During the 1960′s, China was at a crossroads when it came to envisioning the future. On the one hand, the country was recovering from the shock’s of Mao’s “Great Leap Forward” – a program of rapid industrialization and collectivization that led to widespread famine and millions of deaths. On the other, the country was still looking ahead to a future where modernization and better living was possible through technological progress. And with the USSR withdrawing support for various programs and its technical experts from the country, China needed to look inward to find its way forward.
And as it turns out, China’s predictions of what the future might look like were quite similar to how people in other nations were imagining it. Nowhere is this more clear than with a series of futuristic magazine covers from Popular Science, China’s own version of the American publication Popular Mechanics. In fact, on the issue pictured at the above left, we see an image of a flying car that is almost identical to an illustration from the cover of Popular Mechanics and the British publication Meccano from the same period.
China Magazine 1962
Far from being a mere imitation of Western designs – something that Chinese auto and industrial manufactures do masterfully today – this representation appears to be something of a universal concept and predication back in the 1960′s. And according to Scott Minick and Jiao Ping, magazine covers like this and others like it were popular in China because they “freed people’s minds from the nation’s problems while suggesting undiscovered worlds that might soon be within easy reach.”
In addition, China clearly drew a great deal of inspiration from Russia’s own accomplishment in space, seeing as how it too sought to demonstrate technological prowess by conquering the last frontier. This is evidenced by the cover (above right) that shows an artistic representation of the smiling Russian cosmonaut Yuri Gagarin. Having been the first nation to send a man into space, China no doubt dreamed of a day when it too could produce cosmonauts that would be launch independently from their soil into to orbit, and possibly beyond. In this way, China hoped to become a contender in the ongoing space race that was heating up during the 1960s and growing beyond the polarized East-West competition of the Americans and Soviets.
China Magazine 1962
And judging by this other cover, featured at left, the Chinese that lived in the post-Leap period also had their own visions of what the future of aerospace and space travel would look like. In this picture, we see two swept-wing jets (or rocket-propelled craft) that bear a striking resemblance to the V1 and V2 rocket designs of the World War II era. However, these designs feature retractable wings on one ship, and rocket-mounted jet engines on the other.Though they could easily be weapons of war, these craft could also constitute what the Chinese thought the spacecraft of the future would look like. Such was the nature of technological innovation in the 1960s, with advancement in one field invariably leading to advancement in another.

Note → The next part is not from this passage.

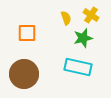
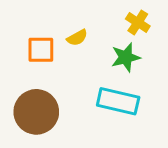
yellow semicircle: (66, 18) -> (77, 38), moved, turned 80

These and other cover designs are being included by Minick and Ping in a book called Chinese Graphic Design in the Twentieth Century. In the context of this collection, these futurist depictions could best be described as of “Socialist Realism” due to the period in which they were created and the purpose they served. Basically, they are examples of people imaging a future that was bright and optimistic based on the belief that the revolution would deliver its followers to a “workers paradise”. Curious that such predictions matched many aspirations that were being held by Westerners at the time, people who were likewise looking to escape the dreary and oftentimes frightening reality they lived in.